Vientiane: The Government of Lao PDR, in collaboration with the United Nations Population Fund (UNFPA), commemorated World Population Day with a high-level event under the theme ‘Empowering young people to create the family they want.’ The gathering spotlighted the central role of youth empowerment in national development by ensuring rights, choices, and opportunities for every young person.
According to Lao News Agency, the event also marked the national launch of UNFPA’s State of World Population (SWOP) 2025 report, The Real Fertility Crisis, which calls for a shift from focusing on fertility targets to advancing reproductive agency and people’s ability to make free, informed decisions about if and when to have children.
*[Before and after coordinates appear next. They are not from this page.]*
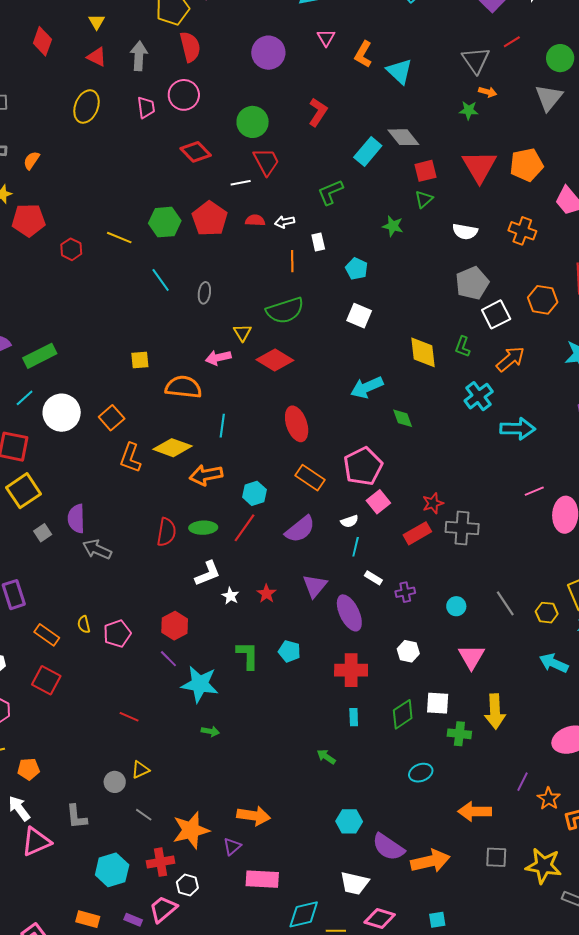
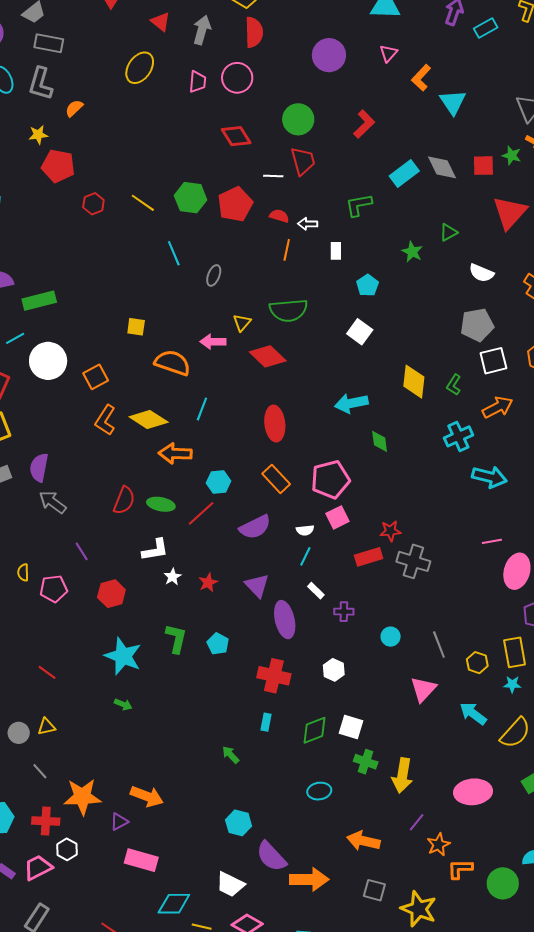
red square: (426, 171) -> (483, 166), moved
orange line: (292, 261) -> (287, 250), moved
purple triangle: (315, 586) -> (257, 586), turned -36
pink triangle: (471, 657) -> (423, 689), moved
purple line: (168, 659) -> (82, 551), moved
yellow arrow: (495, 711) -> (402, 775), moved

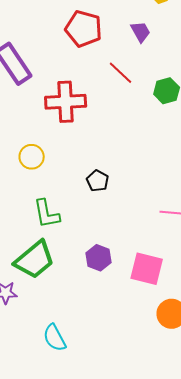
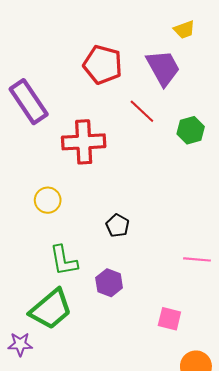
purple trapezoid: (141, 32) -> (163, 68), size x1.6
purple hexagon: (99, 258) -> (109, 283), moved
pink square: (147, 269) -> (169, 319), size x0.7

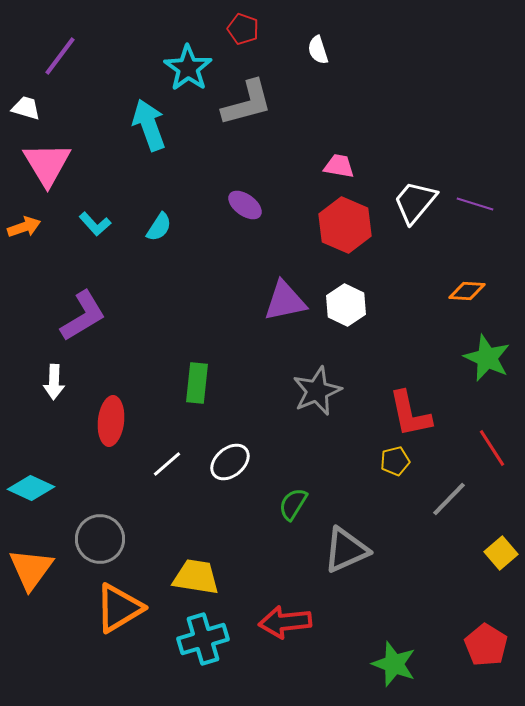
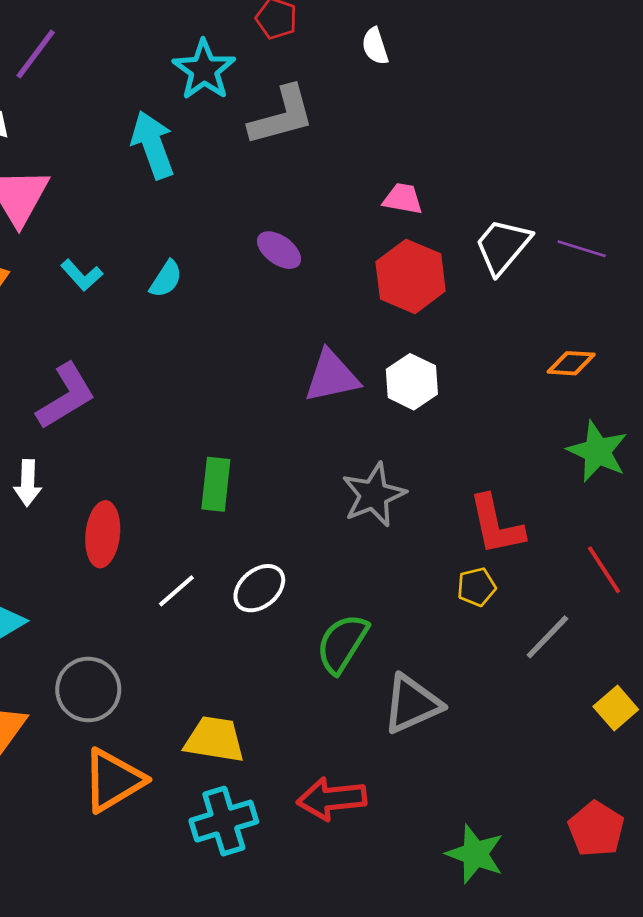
green semicircle: (293, 504) -> (342, 643), size x1.4

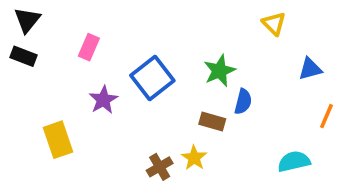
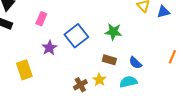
blue triangle: (310, 69) -> (163, 12), moved
green star: (219, 71) -> (113, 32), turned 30
blue semicircle: (243, 102) -> (135, 63), moved, turned 120
cyan semicircle: (294, 161) -> (128, 82), moved

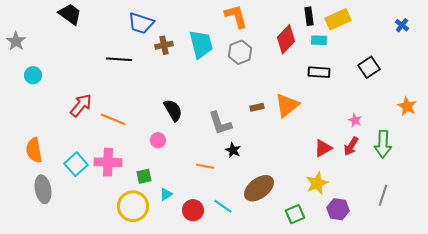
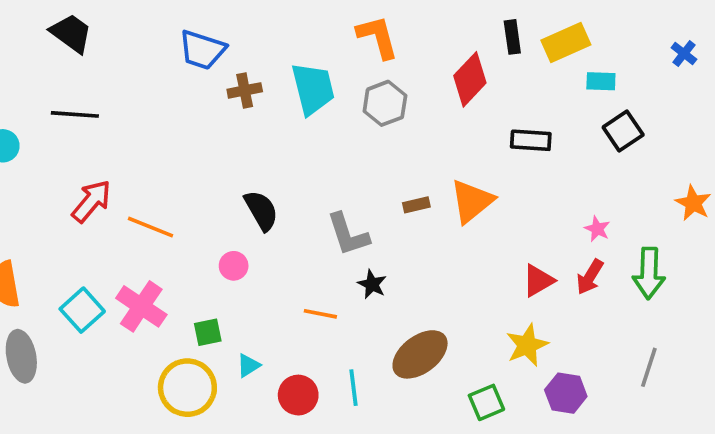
cyan rectangle: (319, 40) -> (601, 81), moved
black line: (119, 59) -> (75, 114), moved
pink cross: (108, 162) -> (141, 306), turned 32
cyan line: (223, 206) -> (354, 388), turned 48

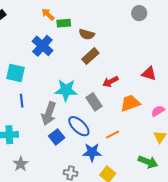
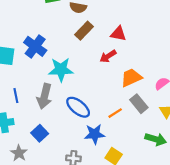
blue cross: (42, 46) -> (35, 46), moved
red triangle: (149, 74) -> (118, 34), moved
blue line: (22, 101) -> (16, 96), moved
gray rectangle: (94, 102) -> (139, 104), moved
blue square: (57, 137) -> (40, 133), moved

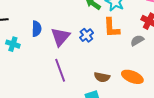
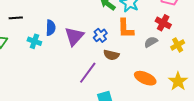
cyan cross: (13, 44) -> (34, 41), moved
purple line: (60, 70) -> (88, 73), moved, turned 55
brown semicircle: (102, 77) -> (111, 55), moved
Co-chaired by Soulivath Souvannachoumkham, Deputy Minister of Finance, and Dr. Bakhtiyor Kadyrov, UNFPA Representative to Lao PDR, the event convened representatives from line ministries, the National Assembly, embassies, UN agencies, development partners, civil society, youth organizations, and the private sector.
The SWOP 2025 report underscores that the challenge of our time is not over- or under-population, but a crisis of choice: economic pressures, gaps in services, and social constraints prevent millions from forming the families they desire. The report urges investment in quality sexual and reproductive health (SRH) services, gender equality, comprehensive sexuality education, and policies that reduce financial precarity so that women and men can exercise their reproductive intentions without pressure or coercion.
This call resonates in the Lao PDR, where adolescent birth rates remain among the highest in ASEAN-89 births per 1,000 girls aged 15-19, and one in five girls become mothers before adulthood. LSIS III data also show persistent gaps in women’s ability to make their own SRH decisions, with low autonomy in reproductive decision-making (17.6%) remaining a barrier to rights and health.
Addressing the gathering, Mr. Soulivath reaffirmed the Government’s commitment to youth as the engine of inclusive growth, emphasizing the importance of investing in sexual and reproductive health, education, decent work, and social protection as high-return investments in productivity and resilience for the Lao PDR.
Dr. Bakhtiyor Kadyrov, UNFPA Representative, called for an all-of-society approach that marries services with opportunity, highlighting the need to remove barriers, expand youth-friendly services, close equity gaps, and ensure that jobs and housing keep pace with the cost of living.
Participants highlighted priority actions to translate commitments into measurable gains for adolescents and youth, including scaling up comprehensive sexuality education, expanding adolescent and youth-friendly services, investing in girls’ education and life skills, and using evidence to target resources where needs are greatest.